J'avais un peu peur que le réalisateur ait peur. Qu'il ait peur, petit Frenchie, de réaliser un vrai western. On peut facilement s'imaginer qu'il est intimidant de s'atteler à un western, quand on est français, qu'on parle mal l'anglais et qu'on sait qu'on va se mesurer à John Ford, Howard Hawks et Sam Peckinpah. Il peut alors être tentant de "faire différent". "Regardez, je ne fais pas vraiment un western, je me contente de rendre hommage au western, d'en utiliser les codes, j'en livre une version revisitée. Parce que je n'ai pas la carrure!"

Si Jacques Audiard s'est retrouvé face à ce type d'angoisses, ça ne transparaît que très peu. Tout juste peut-on regretter un manque de souffle, voire de rythme par moment. Mais Les Frères Sisters est un vrai western, qui ne cherche pas toutes les cinq minutes à raconter autre chose que son histoire. C'est bien.

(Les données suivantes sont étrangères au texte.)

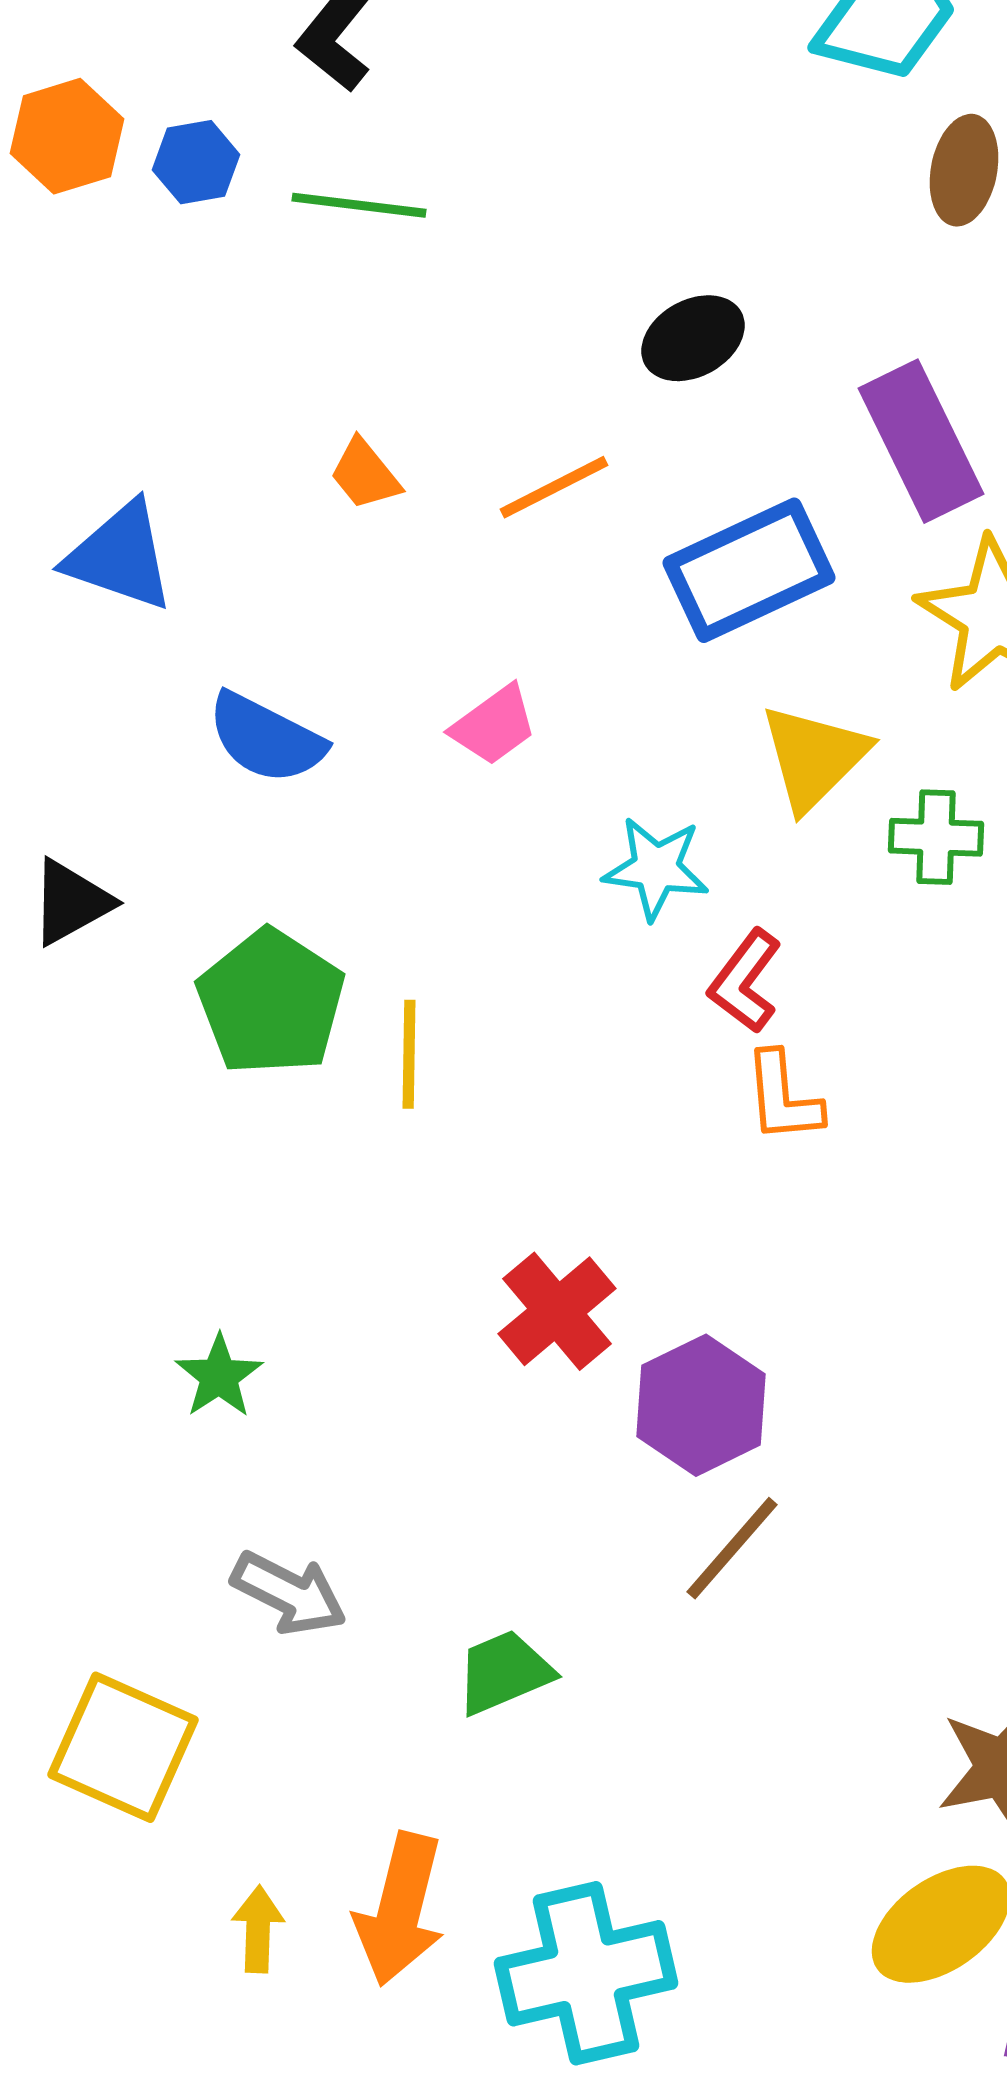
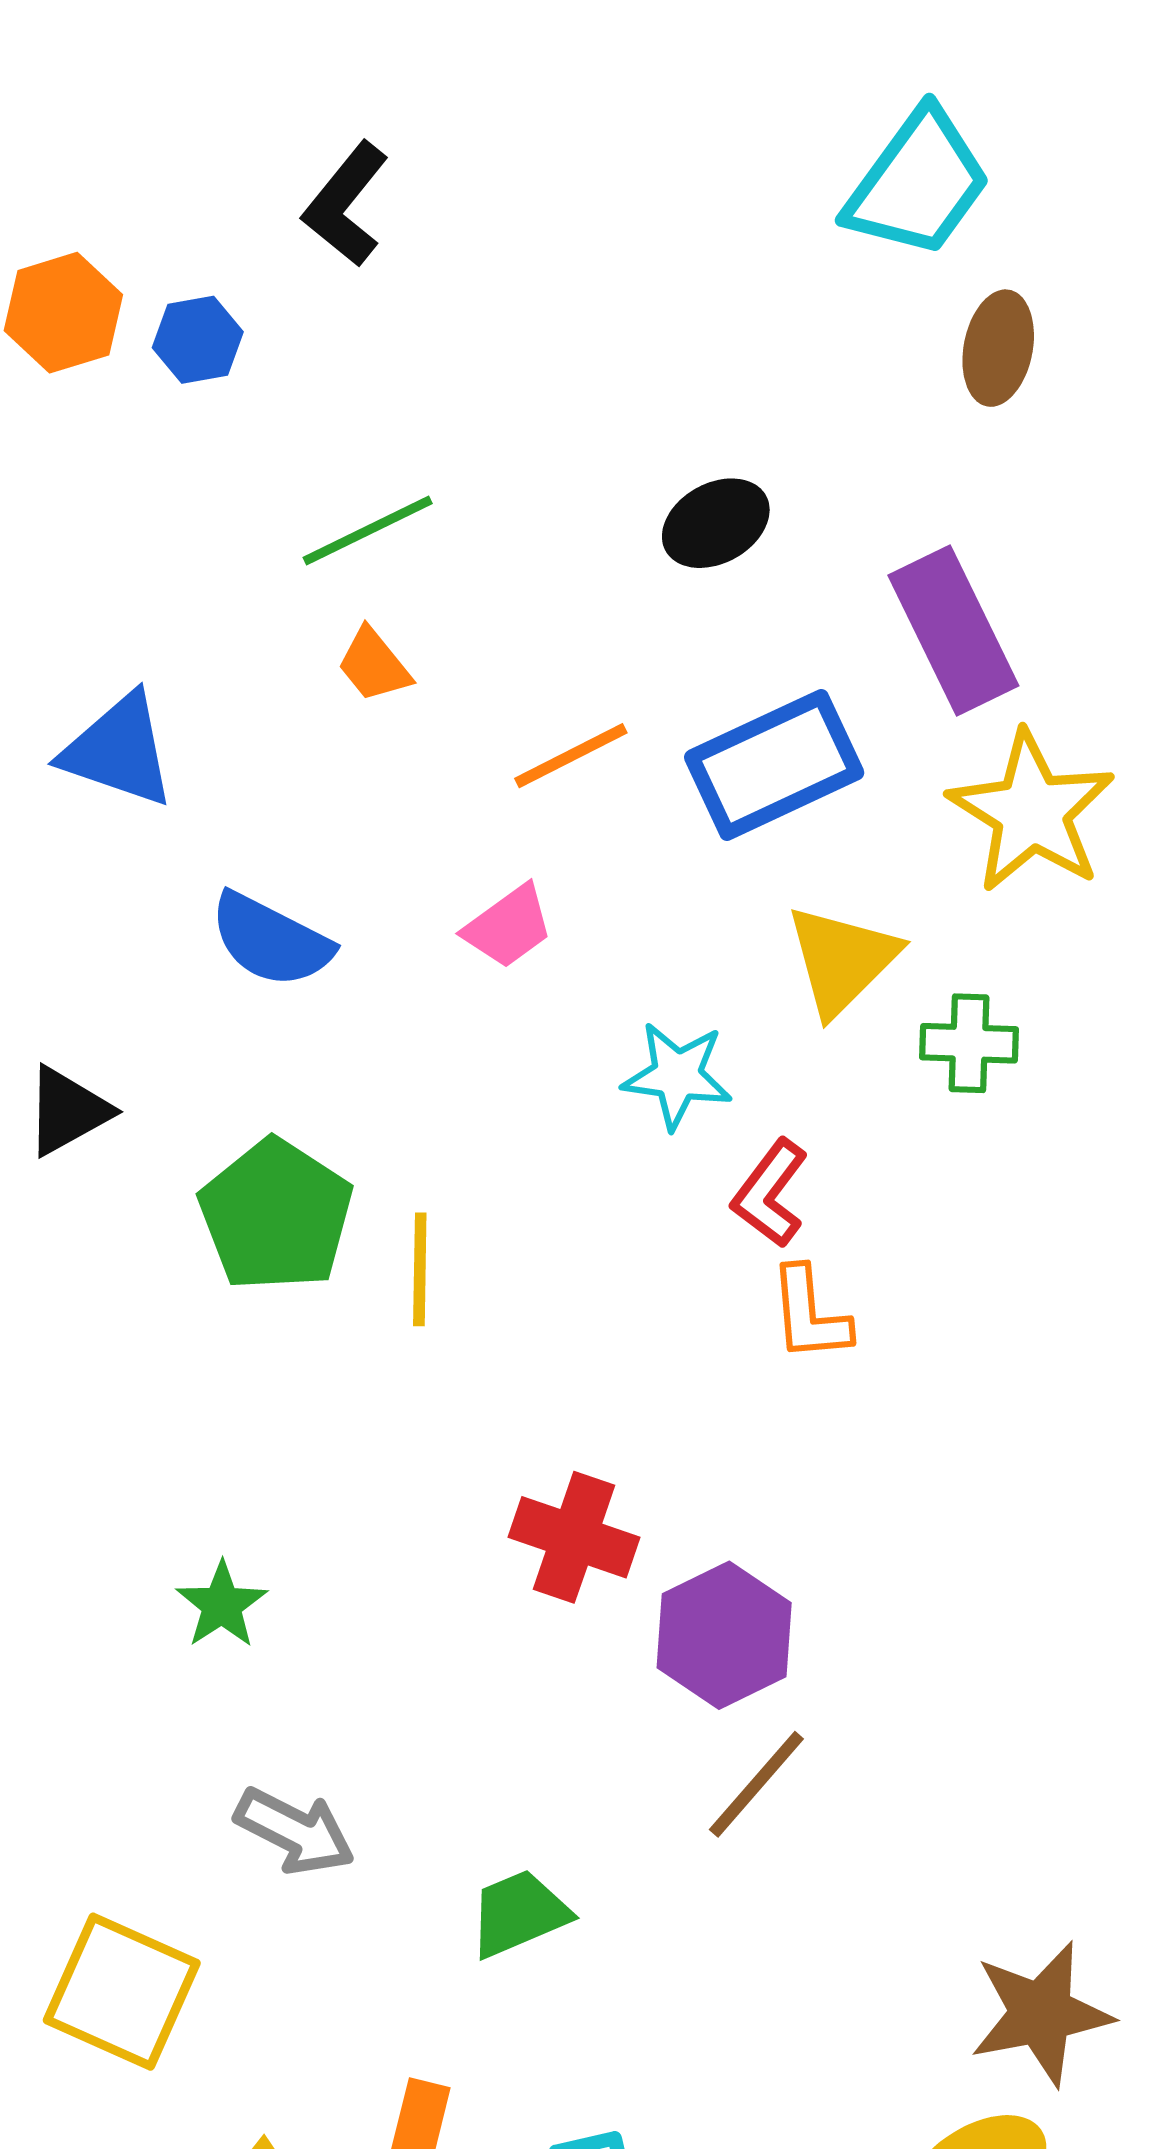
green line: (359, 205) -> (368, 530), moved, turned -33
orange line: (554, 487) -> (571, 756), moved
red cross: (557, 1311) -> (574, 1537), turned -31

Le film permet de se poser une question existentielle. Peut-on avaler une tarentule la nuit sans que ça vous réveille ? Surtout si elle vous mord. Si oui, j'aimerais savoir combien d'araignées j'ai avalé dans ma vie. Cette scène, dans sa façon d'être filmée, est déjà à la limite du fantastique. Et dans un même genre, le rêve/cauchemar familial, bien qu'un peu raté, éveille toutes sortes d'angoisses diffuses et malsaines. Quand vers la fin, on découvre les effets cutanés ignobles de la formule toxique chimique du chercheur d'or, on découvre finalement que le film a une petite tendance à lorgner vers l'horreur. Le surnaturel est d'ailleurs quelque peu renforcé par l'invincibilité ahurissante des deux frangins, qui bourrés ou en chaussettes, en solo ou en binôme, contre trois ou dix personnes, s'en sortent toujours.
Audiard fait donc là un vrai western, avec des fusillades, des pistoleros plus rapides que leurs ombres, un notable corrompu et tout puissant qui emploie toutes sortes de malfrats et des chercheurs d'or partout.
Pour le reste, pas vraiment spécialiste de la filmographie d'Audiard, je ne sais pas comment son film s'inscrit dans le reste de son oeuvre. J'ai aimé les expérimentations sur la musique, la tonalité assez sombre du film, et le jeu des acteurs. Au bout d'un moment, on oublie que c'est un film français, on est bien dans un western, moderne mais pour une fois pas trop mélancolique, ni trop introspectif. Une petite réussite en somme... 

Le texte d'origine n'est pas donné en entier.